* [INSTRUCTIONS FOR THE TASK]: Write out the records in full, exactly as given, but without the images.
+++ PROVIDED DATA +++
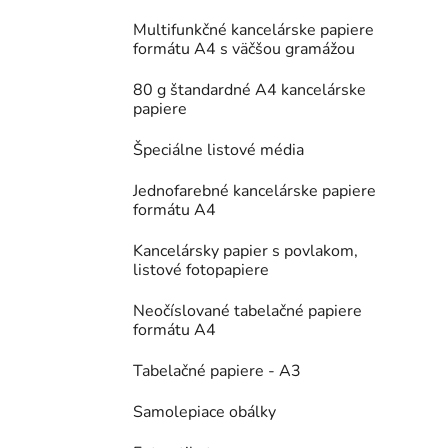
Multifunkčné kancelárske papiere
formátu A4 s väčšou gramážou
80 g štandardné A4 kancelárske
papiere
Špeciálne listové média
Jednofarebné kancelárske papiere
formátu A4
Kancelársky papier s povlakom,
listové fotopapiere
Neočíslované tabelačné papiere
formátu A4
Tabelačné papiere - A3
Samolepiace obálky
+++
* [WORKED SOLUTION]:
Multifunkčné kancelárske papiere
formátu A4 s väčšou gramážou
80 g štandardné A4 kancelárske
papiere
Špeciálne listové média
Jednofarebné kancelárske papiere
formátu A4
Kancelársky papier s povlakom,
listové fotopapiere
Neočíslované tabelačné papiere
formátu A4
Tabelačné papiere - A3
Samolepiace obálky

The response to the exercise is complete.